Hi all,
I am running SPADEs assembly for Illumina reads on several bacterial genomes. I used this script:
spades.py -1 ...R1.fastq -2 ...R2.fastq --careful -t 3 -m 30 -o
The same genomes were previously assembled with Velvet (exactly same raw data).
When I looked at the results, I have much more contigs with Spades!! Any idea why? Is there something I can do after running spades to improve the assembly quality of my genomes? Here an example of the differences I get with the 2 assemblers (after running "seqkit stats"):
scaffolds.fasta FASTA DNA 877 2,223,301 56 2,535.1 116,526 111 216 297 17 24,875 SPADES
Velvet.fa FASTA DNA 313 2,108,423 197 6,736.2 116,024 240 414 7,858 0 24,461 VELVET
file format type num_seqs sum_len min_len avg_len max_len Q1 Q2 Q3 sum_gap N50
scaffolds.fasta FASTA DNA 1,234 2,319,934 56 1,880 132,700 168 223 295 18 25,849 SPADES
Velvet.fa FASTA DNA 332 2,122,470 193 6,393 132,734 234 344 6,301 0 26,473 VELVET
thanks for any possible help! Anna
Your N50s are basically the same, its just that spades has kept many of the smaller contigs. Presumably velvet is stricter in its filtering processes, unless specified.

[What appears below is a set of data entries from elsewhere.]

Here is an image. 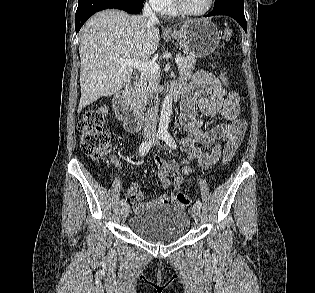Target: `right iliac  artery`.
Wrapping results in <instances>:
<instances>
[{"label": "right iliac artery", "instance_id": "82829eb1", "mask_svg": "<svg viewBox=\"0 0 315 293\" xmlns=\"http://www.w3.org/2000/svg\"><path fill=\"white\" fill-rule=\"evenodd\" d=\"M161 138V133H157L156 136H154L152 139L149 141L142 142V144L139 146V154L140 156L146 155L149 150L151 149L152 145L157 141L158 139ZM126 203L125 199H122L120 201V205H124Z\"/></svg>", "mask_w": 315, "mask_h": 293}]
</instances>
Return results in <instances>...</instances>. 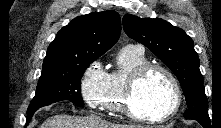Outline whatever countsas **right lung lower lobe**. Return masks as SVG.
I'll list each match as a JSON object with an SVG mask.
<instances>
[{
    "instance_id": "obj_1",
    "label": "right lung lower lobe",
    "mask_w": 221,
    "mask_h": 128,
    "mask_svg": "<svg viewBox=\"0 0 221 128\" xmlns=\"http://www.w3.org/2000/svg\"><path fill=\"white\" fill-rule=\"evenodd\" d=\"M35 112H36V111L28 113V116H27V118H26V124H29V122H30V120H31V118H32V115H33Z\"/></svg>"
}]
</instances>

Your spades assembly is not necessarily worse than velvet, as the N50s are both good. Spades has actually given you more data, but now you have to consider what you’ll do with the potentially lower quality stuff. First thing you could do is just discard anything smaller than a kilo base (for example), and then run seqkit again - the numbers will start to look a lot more like Velvet’s I suspect.
You could try --careful option while running the SPADEs, It may reduce the number of mismatches and short indels.